Trends in death rates and registration rates for prostate cancer in England and Wales
Article first published online: 21 NOV 2008
British Journal of Urology
Volume 73, Issue 4, pages 377–381, April 1994
How to Cite
MAJEED, F. A. and BURGESS, N. A. (1994), Trends in death rates and registration rates for prostate cancer in England and Wales. British Journal of Urology, 73: 377–381. doi: 10.1111/j.1464-410X.1994.tb07600.x
- Issue published online: 21 NOV 2008
- Article first published online: 21 NOV 2008
- Accepted for publication 17 June 1993
- Prostate cancer;
- cancer registration
Objective To describe trends in deaths from prostate cancer between 1970 and 1990, and trends in registrations of prostate cancer between 1971 and 1986.
Methods Data on prostate cancer deaths and registrations were obtained from the Office of Population Censuses and Surveys, and age specific rates were calculated.

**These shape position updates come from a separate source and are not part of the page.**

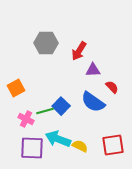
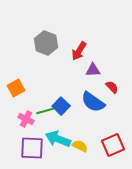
gray hexagon: rotated 20 degrees clockwise
red square: rotated 15 degrees counterclockwise
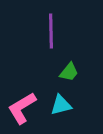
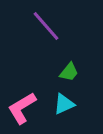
purple line: moved 5 px left, 5 px up; rotated 40 degrees counterclockwise
cyan triangle: moved 3 px right, 1 px up; rotated 10 degrees counterclockwise
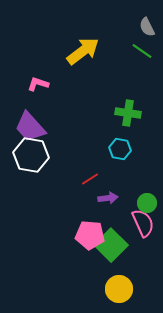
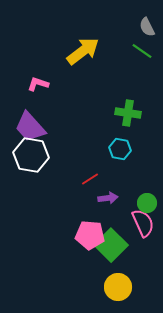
yellow circle: moved 1 px left, 2 px up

Results The number of deaths from prostate cancer rose by 107% between 1970 and 1990, from 3906 to 8098. The number of registrations of prostate cancer rose by 75% between 1971 and 1986, from 5819 to 10 180. Age-specific death rates and registration rates also increased but by a smaller amount than the rise in absolute numbers.
Conclusions A component of the increase seen in both the number of prostate cancer deaths and registrations can be explained by a concomitant increase in the elderly male population, the group at highest risk, but the rises seen in rates are more difficult to explain, The rises are likely to have had considerable implications for the workload of urologists and should be taken into account when planning future health services. With further increases expected over the next decade in the elderly male population, deaths and registrations from prostate cancer will continue to rise. Research will be required to determine possible reasons for the increase seen in prostate cancer rates over the last 20 years, to determine the true incidence and prevalence of prostate cancer in the general population and to identify possible aetiological factors.